Dead Neurons

Peeking inside a hidden layer
But how can we decide which number to multiply? (Initialization)
Summary

I implemented some techniques used in a research paper for n-gram language modeling. It is a simple MLP-based trigram language model that takes three characters’ tokens as input, passes them into an embedding layer, then a hidden linear layer, and finally predicts the next character’s token.

Here are the hyperparameters I used:

n = 3 #trigram model
emb_sz = 2 #latent factor
n_hidden = 100
vocab_sz = len(chars) # it's 27

Here is the architecture:

arch

Source: https://www.jmlr.org/papers/volume3/bengio03a/bengio03a.pdf

C  = torch.randn(vocab_sz, emb_sz)
w1 = torch.randn(n*emb_sz, n_hidden)
b1 = torch.randn(n_hidden)
w2 = torch.randn(n_hidden, vocab_sz)
b2 = torch.randn(vocab_sz)

# Setting up gradient requirements
parameters = [C, w1, b1, w2, b2]
for p in parameters:
  p.requires_grad = True


# ---------------------------------------------------
# training
epoch = 200_000
bs = 32 # batch sz

for i in range(epoch):
  # mini batch
  idx = torch.randint(0, xtrain.shape[0], size=(bs,))
  xbs, ybs = xtrain[idx], ytrain[idx] # batch

  # forward pass
  emb = C[xbs]
  hpreact = emb.view(emb.shape[0], -1) @ w1 + b1
  h = torch.tanh(hpreact)
  logits = h @ w2 + b2
  loss = F.cross_entropy(logits, ybs)
  perplexity = torch.exp(loss)

  # backward pass
  for p in parameters:
    p.grad = None
  loss.backward()

  # update
  lr = 0.01 if i < 100_000 else 0.001
  for p in parameters:
    p.data -= p.grad.data * lr

  # track
  lossi.append(loss.log10().item())

  if i%10000 == 0:
    print(f"epoch: {i:7d}/{epoch:7d} | loss: {loss.item():.4f} | perplexity: {perplexity.item():.4f}")

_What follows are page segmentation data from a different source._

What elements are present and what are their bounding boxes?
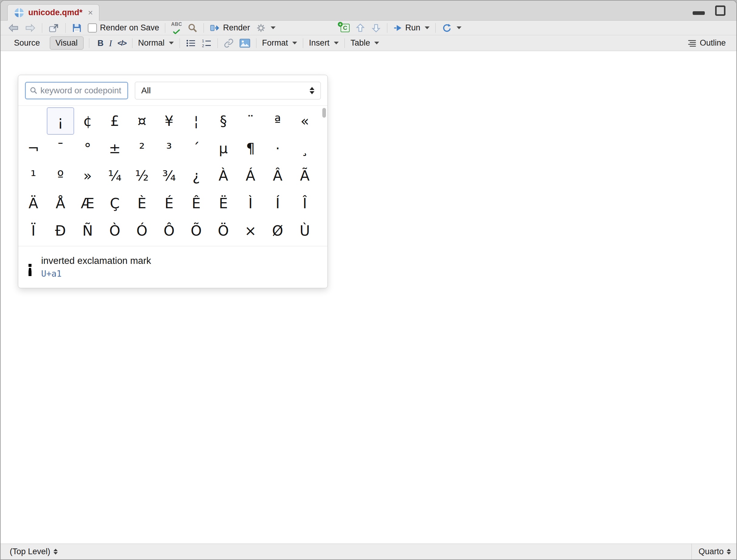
rerun-icon[interactable]: [439, 22, 464, 34]
render-on-save-label: Render on Save: [100, 23, 159, 33]
back-icon[interactable]: [5, 22, 22, 34]
symbol-cell[interactable]: È: [128, 190, 155, 217]
search-in-document-icon[interactable]: [185, 22, 201, 34]
symbol-cell[interactable]: Á: [237, 162, 264, 189]
link-icon[interactable]: [221, 37, 237, 49]
run-previous-chunks-icon[interactable]: [353, 22, 368, 34]
image-icon[interactable]: [237, 37, 253, 49]
symbol-cell[interactable]: Ø: [264, 217, 291, 244]
symbol-cell[interactable]: Ù: [291, 217, 319, 244]
symbol-cell[interactable]: ·: [264, 135, 291, 162]
document-format-selector[interactable]: Quarto: [691, 544, 736, 559]
outline-toggle-button[interactable]: Outline: [685, 37, 728, 49]
symbol-cell[interactable]: ±: [101, 135, 128, 162]
separator: [218, 38, 218, 48]
spellcheck-icon[interactable]: ABC: [168, 21, 185, 35]
symbol-cell[interactable]: Ë: [210, 190, 237, 217]
symbol-cell[interactable]: ½: [128, 162, 155, 189]
run-next-chunk-icon[interactable]: [368, 22, 384, 34]
symbol-cell[interactable]: ¹: [20, 162, 47, 189]
minimize-icon[interactable]: [693, 11, 705, 15]
symbol-search-input[interactable]: [40, 86, 124, 95]
symbol-cell[interactable]: £: [101, 107, 128, 135]
render-options-button[interactable]: [253, 21, 278, 35]
symbol-cell[interactable]: ²: [128, 135, 155, 162]
symbol-cell[interactable]: Õ: [183, 217, 210, 244]
symbol-cell[interactable]: ª: [264, 107, 291, 135]
render-button[interactable]: Render: [207, 22, 253, 34]
save-icon[interactable]: [69, 21, 85, 35]
visual-editor-canvas[interactable]: All ¡¢£¤¥¦§¨ª«¬¯°±²³´µ¶·¸¹º»¼½¾¿ÀÁÂÃÄÅÆÇ…: [1, 51, 736, 544]
symbol-cell[interactable]: [20, 107, 47, 135]
render-on-save-checkbox[interactable]: [88, 23, 97, 33]
symbol-picker-header: All: [18, 75, 328, 106]
symbol-cell[interactable]: ¨: [237, 107, 264, 135]
symbol-cell[interactable]: ×: [237, 217, 264, 244]
symbol-cell[interactable]: Ç: [101, 190, 128, 217]
insert-chunk-icon[interactable]: C +: [338, 22, 353, 33]
outline-icon: [687, 39, 697, 47]
open-in-new-window-icon[interactable]: [45, 22, 62, 34]
grid-scrollbar-thumb[interactable]: [322, 108, 326, 118]
symbol-cell[interactable]: ¢: [74, 107, 101, 135]
symbol-cell[interactable]: Ê: [183, 190, 210, 217]
visual-mode-button[interactable]: Visual: [50, 36, 84, 50]
symbol-cell[interactable]: µ: [210, 135, 237, 162]
scope-selector[interactable]: (Top Level): [1, 546, 60, 558]
symbol-cell[interactable]: ¦: [183, 107, 210, 135]
symbol-cell[interactable]: Ì: [237, 190, 264, 217]
symbol-cell[interactable]: Ð: [47, 217, 74, 244]
separator: [65, 23, 66, 33]
symbol-cell[interactable]: º: [47, 162, 74, 189]
symbol-cell[interactable]: À: [210, 162, 237, 189]
symbol-cell[interactable]: Í: [264, 190, 291, 217]
symbol-cell[interactable]: »: [74, 162, 101, 189]
symbol-cell[interactable]: ¸: [291, 135, 319, 162]
numbered-list-icon[interactable]: 1 2: [199, 38, 215, 49]
symbol-cell[interactable]: ¯: [47, 135, 74, 162]
grid-scrollbar[interactable]: [322, 107, 326, 245]
symbol-cell[interactable]: Ä: [20, 190, 47, 217]
code-button[interactable]: </>: [115, 38, 129, 49]
symbol-cell[interactable]: Æ: [74, 190, 101, 217]
table-menu[interactable]: Table: [348, 37, 382, 49]
symbol-cell[interactable]: Ñ: [74, 217, 101, 244]
format-menu[interactable]: Format: [260, 37, 300, 49]
symbol-cell[interactable]: Ï: [20, 217, 47, 244]
symbol-cell[interactable]: §: [210, 107, 237, 135]
symbol-cell[interactable]: ¬: [20, 135, 47, 162]
symbol-cell[interactable]: °: [74, 135, 101, 162]
symbol-cell[interactable]: ³: [156, 135, 183, 162]
symbol-cell[interactable]: Ò: [101, 217, 128, 244]
maximize-icon[interactable]: [715, 5, 725, 16]
italic-button[interactable]: I: [106, 37, 115, 50]
separator: [132, 38, 133, 48]
bold-button[interactable]: B: [95, 37, 106, 49]
symbol-cell[interactable]: Ã: [291, 162, 319, 189]
symbol-cell[interactable]: Å: [47, 190, 74, 217]
insert-menu[interactable]: Insert: [306, 37, 342, 49]
symbol-cell[interactable]: ¤: [128, 107, 155, 135]
symbol-cell[interactable]: «: [291, 107, 319, 135]
symbol-cell[interactable]: Â: [264, 162, 291, 189]
run-button[interactable]: Run: [390, 22, 432, 34]
symbol-cell[interactable]: Ô: [156, 217, 183, 244]
document-tab[interactable]: unicode.qmd* ×: [7, 4, 99, 21]
symbol-cell[interactable]: ´: [183, 135, 210, 162]
symbol-cell[interactable]: ¡: [47, 107, 74, 135]
category-select[interactable]: All: [135, 82, 321, 99]
symbol-cell[interactable]: Î: [291, 190, 319, 217]
source-mode-button[interactable]: Source: [9, 37, 46, 49]
symbol-cell[interactable]: ¼: [101, 162, 128, 189]
symbol-cell[interactable]: Ó: [128, 217, 155, 244]
forward-icon[interactable]: [22, 22, 39, 34]
paragraph-style-dropdown[interactable]: Normal: [136, 37, 177, 49]
bulleted-list-icon[interactable]: [183, 38, 199, 49]
symbol-cell[interactable]: ¥: [156, 107, 183, 135]
symbol-cell[interactable]: ¶: [237, 135, 264, 162]
close-tab-icon[interactable]: ×: [88, 9, 93, 17]
symbol-cell[interactable]: ¿: [183, 162, 210, 189]
symbol-cell[interactable]: É: [156, 190, 183, 217]
symbol-cell[interactable]: Ö: [210, 217, 237, 244]
symbol-cell[interactable]: ¾: [156, 162, 183, 189]
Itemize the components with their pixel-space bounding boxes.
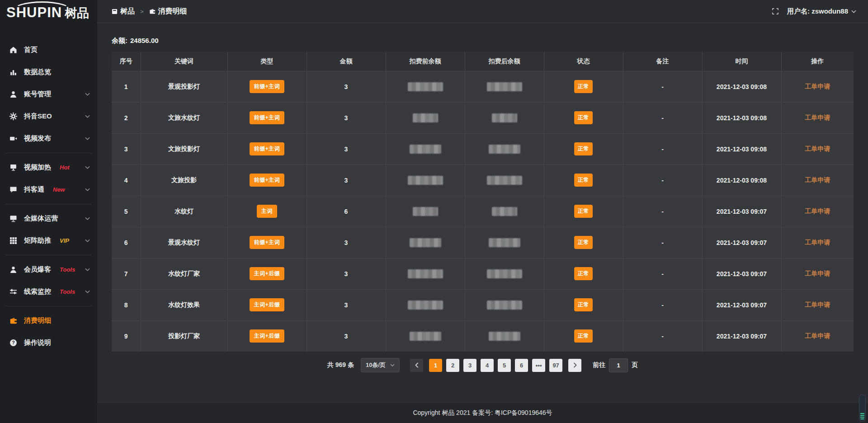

epoch:       0/    200 | loss: 9.9113 | perplexity: 20157.0859
epoch:      10/    200 | loss: 4.8961 | perplexity: 133.7642
epoch:      20/    200 | loss: 3.5018 | perplexity: 33.1759
epoch:      30/    200 | loss: 3.0638 | perplexity: 21.4093
epoch:      40/    200 | loss: 2.8681 | perplexity: 17.6032
epoch:      50/    200 | loss: 2.8150 | perplexity: 16.6932

Firstly, I want to explain why we need to initialize the weights of our model with good values. As observed, the initial loss is very high, and then subsequent losses are very low. The weights we initialized are significantly incorrect, as some are very confidently wrong while others can be overly confident. This necessitates spending time and computational resources to correct them before starting unbiased learning. Thus, improving parameter initialization can help us skip this unnecessary step, which otherwise wastes energy and computation.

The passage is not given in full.